=== PROBLEM TO SOLVE ===
Everything in the listing below has to be repeated exactly, except the pictures.
╭─ MATERIAL PROVIDED
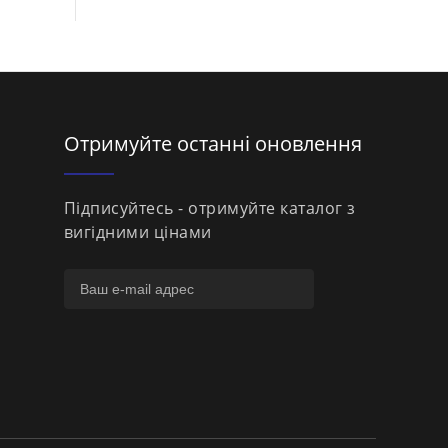
Отримуйте останні оновлення
Підписуйтесь - отримуйте каталог з
вигідними цінами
╰─
=== TASK OUTPUT ===
Отримуйте останні оновлення
Підписуйтесь - отримуйте каталог з
вигідними цінами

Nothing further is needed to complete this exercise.